Thank you for reporting. It looks like CouchDb is the root cause of your replication error.
Could you please provide some details about:

  1. How many docs does your whole server have
  2. Server load at the time of the failure
  3. If this is happening consistently with some users and working fine for others.
  4. How you are running CHT-Core: for example are you using docker?
  5. Which version of CHT-Core and CouchDb you are using.

Thank you!

  1. 5252733 docs on medic database
  2. cpu usage was less than 50% and memory usage was low
  3. This is happening consistently with some users and working fine for most users.
  4. We are using docker
  5. CHT-Core 3.13

@diana any update on this?

Can you please also share storage drive usage?
I’m going to ask our Site Reliability Engineers about this.

Disk usage is at 40%. There is more than enough space.

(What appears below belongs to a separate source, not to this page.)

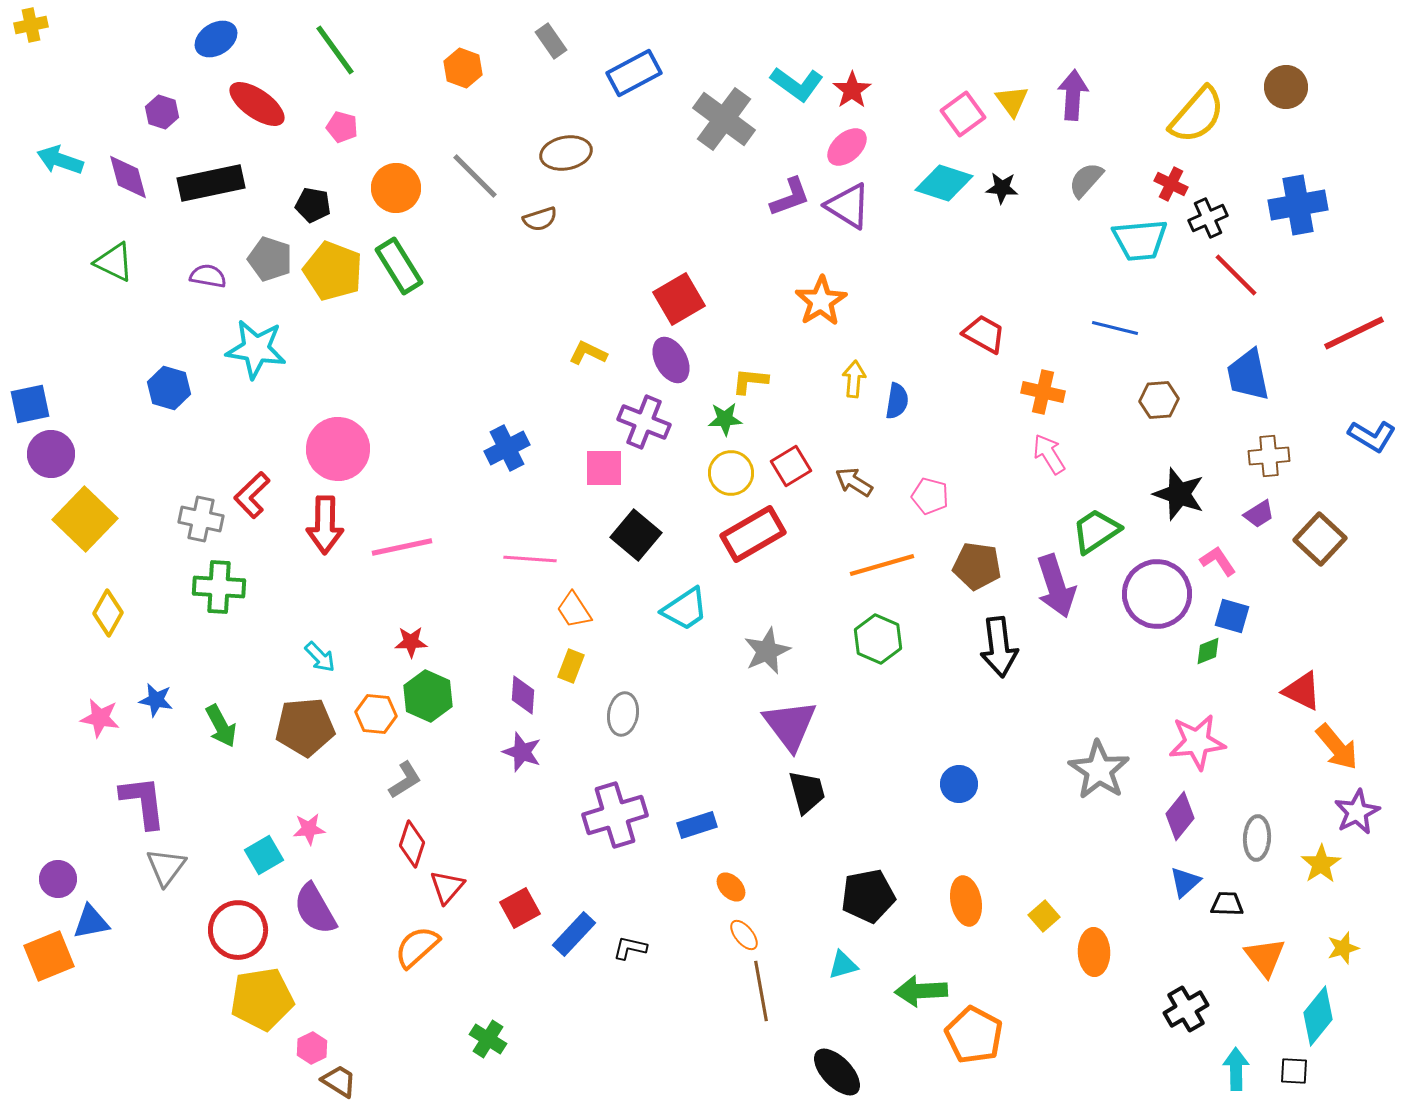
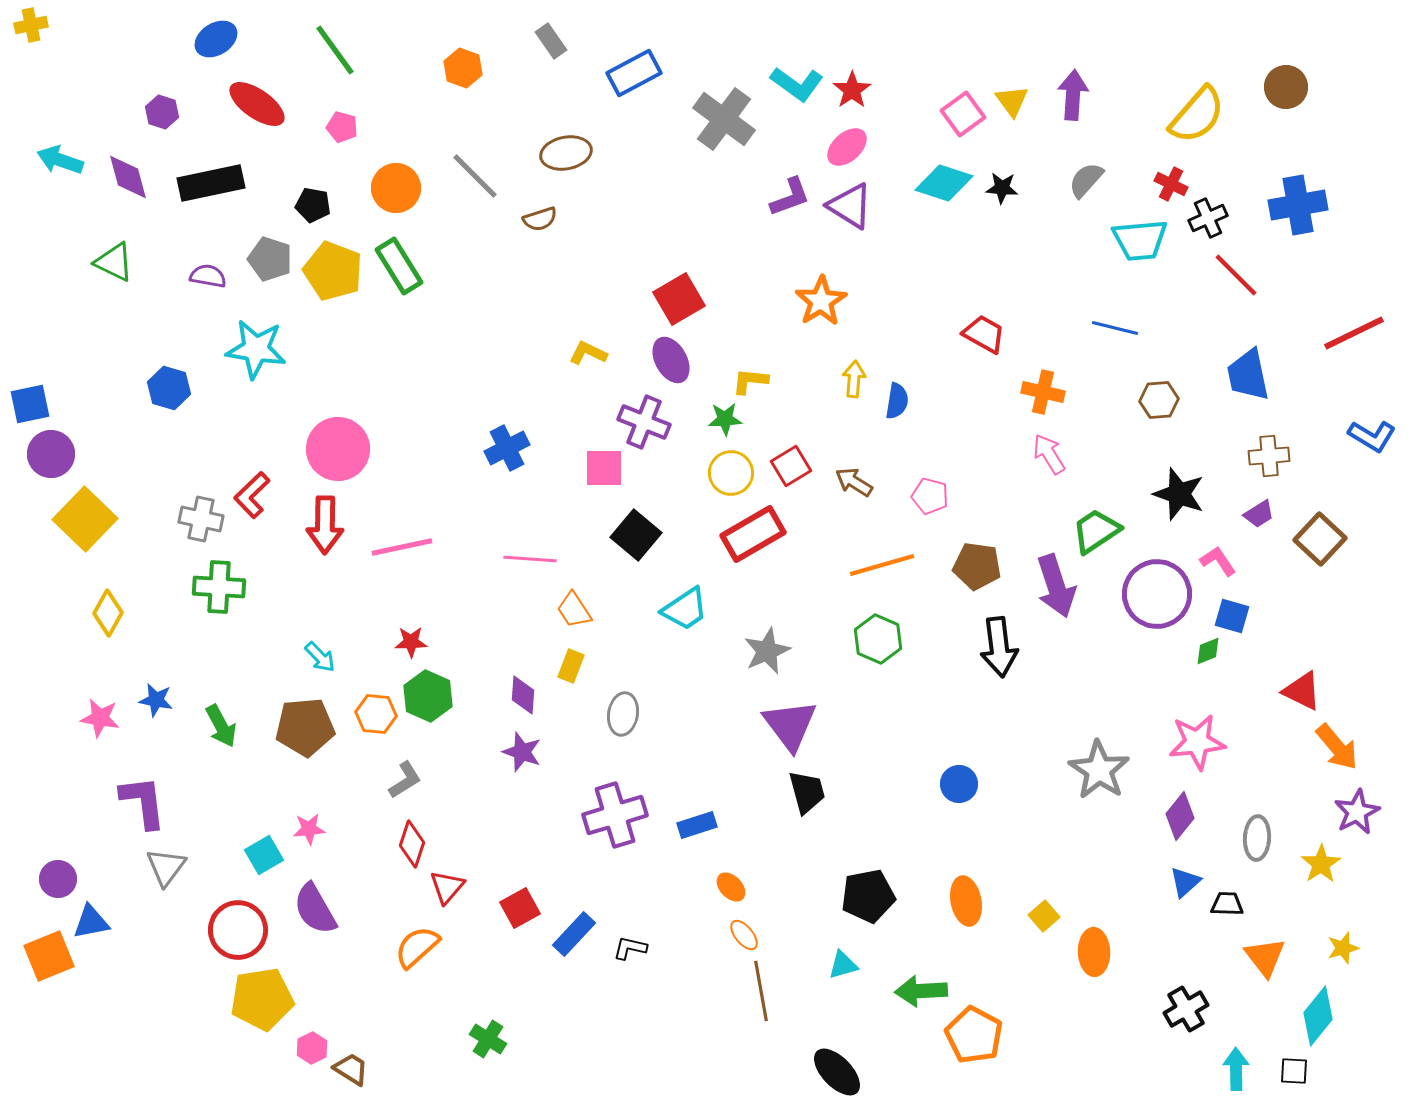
purple triangle at (848, 206): moved 2 px right
brown trapezoid at (339, 1081): moved 12 px right, 12 px up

Hm, we haven’t seen this issue before. After some quick searching, lets verify your disk iops. Can you find out that information and monitor that metric during load?

1 Like

The logs also mention specific docs, ba1e817b-4d1f-4708-a41e-8753c86f757b and 6197b8f4-2650-45e6-ab3e-b7e755e59560. Can you try accessing those docs with curl or with fauxton and see if you get any errors?

These two docs are not available when we searched

Disk IOPS is from AWS shows 3000

@diana any update on this issue?

Can you please elaborate? What did you try and what happened exactly?

@diana I tried searching with fauxton as shown below:-

Can you try with curl please? Pls share the result of the curl request.

Can you share the curl command?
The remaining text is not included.